Le  chef de l’Etat mauritanien, Mohamed Ould Abdel Aziz, avait déclaré  le 27 octobre 2009, que la liberté de la presse fait partie de ses priorités et a affirmé sa volonté d’œuvrer pour améliorer la situation de la liberté de la presse dans son pays. Cependant, et malgré marge de liberté réelle, plusieurs arrestations et poursuites à l’encontre de journalistes ont été enregistrés dernièrement :

  • Le  15 mars 2009, Abou Abbass Ould Braham, journaliste, écrivain et responsable du site Internet Taqadoumy, a été arrêté dans la capitale mauritanienne ; il n’a été libéré que  trois jours plus tard. Le site Internet a été fermé par décision de justice pour publication d’informations « mensongères et calomnieuses », mais  il a été autorisé à rouvrir. Abou Abbass Ould Braham, avait été arrêté alors qu’il se trouvait dans un café avec quelques amis. Professeur à l’université de Nouakchott, mais aussi journaliste et écrivain, il publie régulièrement ses textes, en arabe et en anglais, sur Taqadoumy. Le lendemain, plusieurs journalistes avaient organisé, devant la représentation des Nations unies à Nouakchott, une manifestation de soutien à leur confrère arrêté. Ces derniers avaient été violemment dispersés par la police anti-émeute. Au cours de cette intervention musclée de la police, Hachem Sidi Salem, correspondant de la chaîne Al Hourra et de l’agence Reuters, Ahmedou Ould Wedia, du quotidien d’expression arabe Siraj, et Abdallahi Ould Etvagha El Moktar, de Sahara Media, avaient été brutalisés.
  • Le 1é mai 2009, le rédacteur en chef du quotidien indépendant arabophone El Wattan et présentateur vedette de Radio Mauritanie, Mohamed Ould Zein, était victime d’une tentative de meurtre. Après avoir fini de présenter son bulletin d’information à Radio Mauritanie, aux alentour de minuit,  Mohamed Ould Zeine a reçu sur son téléphone portable un appel d’un inconnu qui lui avait demandé de venir en aide à un ami. Le journaliste était surpris de voir à sa sortie de la radio  de deux personnes armées de battes de baseball sortir d’une voiture et s’avancer vers lui. ses agresseurs l’ont roué de coups. Mohamed Ould Zein s’est alors évanoui. Le croyant mort, les agresseurs ont pris la fuite.

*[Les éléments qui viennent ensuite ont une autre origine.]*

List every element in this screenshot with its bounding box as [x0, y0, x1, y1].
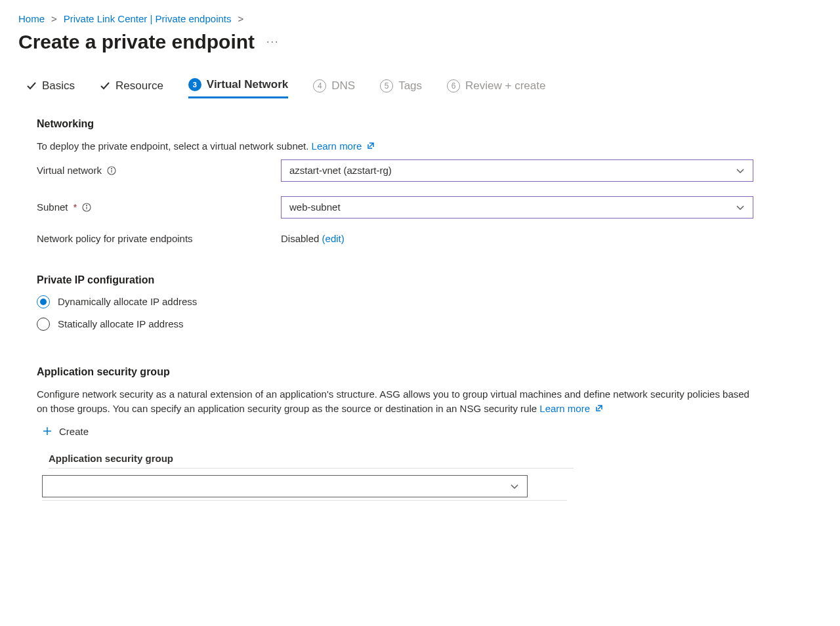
info-icon[interactable] — [82, 203, 91, 212]
network-policy-label: Network policy for private endpoints — [37, 233, 281, 244]
svg-point-5 — [87, 205, 87, 205]
wizard-tabs: Basics Resource 3 Virtual Network 4 DNS … — [26, 78, 822, 98]
step-number-badge: 4 — [313, 79, 326, 93]
tab-resource[interactable]: Resource — [100, 79, 163, 98]
virtual-network-label: Virtual network — [37, 165, 281, 176]
external-link-icon — [595, 402, 603, 417]
ip-config-heading: Private IP configuration — [37, 274, 759, 286]
network-policy-value: Disabled (edit) — [281, 233, 345, 244]
ip-allocation-radio-group: Dynamically allocate IP address Statical… — [37, 295, 759, 331]
select-value: web-subnet — [289, 201, 341, 213]
chevron-right-icon: > — [238, 13, 243, 24]
tab-label: Resource — [116, 79, 163, 93]
subnet-select[interactable]: web-subnet — [281, 196, 753, 219]
tab-label: Tags — [398, 79, 422, 93]
external-link-icon — [367, 139, 375, 154]
required-indicator: * — [74, 201, 77, 213]
asg-description: Configure network security as a natural … — [37, 387, 759, 417]
plus-icon — [42, 426, 52, 436]
chevron-down-icon — [736, 203, 745, 212]
tab-basics[interactable]: Basics — [26, 79, 75, 98]
radio-button-icon — [37, 318, 50, 331]
breadcrumb-private-link-center[interactable]: Private Link Center | Private endpoints — [64, 13, 232, 24]
chevron-down-icon — [510, 482, 519, 491]
asg-heading: Application security group — [37, 366, 759, 378]
step-number-badge: 5 — [380, 79, 393, 93]
asg-select[interactable] — [42, 475, 528, 497]
tab-label: Review + create — [465, 79, 545, 93]
virtual-network-select[interactable]: azstart-vnet (azstart-rg) — [281, 159, 753, 182]
radio-static-ip[interactable]: Statically allocate IP address — [37, 318, 759, 331]
tab-dns[interactable]: 4 DNS — [313, 79, 355, 98]
step-number-badge: 3 — [188, 78, 201, 91]
check-icon — [100, 81, 110, 91]
edit-policy-link[interactable]: (edit) — [322, 233, 345, 244]
breadcrumb-home[interactable]: Home — [18, 13, 45, 24]
step-number-badge: 6 — [447, 79, 460, 93]
radio-label: Dynamically allocate IP address — [58, 296, 197, 307]
radio-dynamic-ip[interactable]: Dynamically allocate IP address — [37, 295, 759, 308]
networking-description: To deploy the private endpoint, select a… — [37, 139, 759, 154]
learn-more-link[interactable]: Learn more — [312, 140, 375, 152]
select-value: azstart-vnet (azstart-rg) — [289, 165, 392, 176]
learn-more-link[interactable]: Learn more — [539, 403, 603, 414]
chevron-down-icon — [736, 166, 745, 175]
subnet-label: Subnet * — [37, 201, 281, 213]
radio-button-icon — [37, 295, 50, 308]
svg-point-2 — [111, 168, 112, 169]
check-icon — [26, 81, 37, 91]
networking-heading: Networking — [37, 118, 759, 130]
tab-tags[interactable]: 5 Tags — [380, 79, 422, 98]
tab-label: Virtual Network — [207, 78, 288, 91]
tab-label: Basics — [42, 79, 75, 93]
info-icon[interactable] — [107, 166, 116, 175]
tab-label: DNS — [331, 79, 355, 93]
page-title: Create a private endpoint — [18, 31, 255, 53]
breadcrumb: Home > Private Link Center | Private end… — [18, 13, 822, 24]
asg-column-header: Application security group — [49, 453, 574, 469]
tab-virtual-network[interactable]: 3 Virtual Network — [188, 78, 288, 98]
tab-review-create[interactable]: 6 Review + create — [447, 79, 545, 98]
chevron-right-icon: > — [51, 13, 57, 24]
radio-label: Statically allocate IP address — [58, 318, 184, 329]
more-actions-icon[interactable]: ··· — [266, 36, 279, 48]
create-label: Create — [59, 426, 89, 437]
create-asg-button[interactable]: Create — [42, 426, 89, 437]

  • Le 4 mai 2009, le reporter de l’Agence Nouakchott d’Information, Mamouni Ould Moctar, a été agressé par des activistes du Rassemblement des forces démocratiques (RFD) alors qu’il était en train de photographier leur manifestation ;
  • Le 19 août 2009, le journaliste  Hanevy Ould Dehah a été Condamné à six mois d’emprisonnement pour « diffamation et atteinte aux bonnes mœurs ».  Hanevy Ould Dehah devait être libéré le 24 décembre 2009 après avoir purgé sa peine mais il est toujours maintenu en détention à la prison de Dar Naim à Nouakchott.

Le WGFENA a envoyé cinq missions d’observation durant l’année 2009 pour observer des procès, 3 au Maroc (Procès où étaient jugés Idriss Chahtane, Rachid Mhamid et Mustapha Hirane ; Ali Anouzla, Mohamed Brini et Mokhtar Labzioui, ainsi que Rachid Nini et Youssef Meskine.) et 2 en Tunisie (Taoufik Ben Brik et Zouhayr Makhlouf) considère que l’une de ses tâches prioritaire est l’observation du déroulement des procès qui ne respectent pas la plupart du temps les normes d’un procès équitable.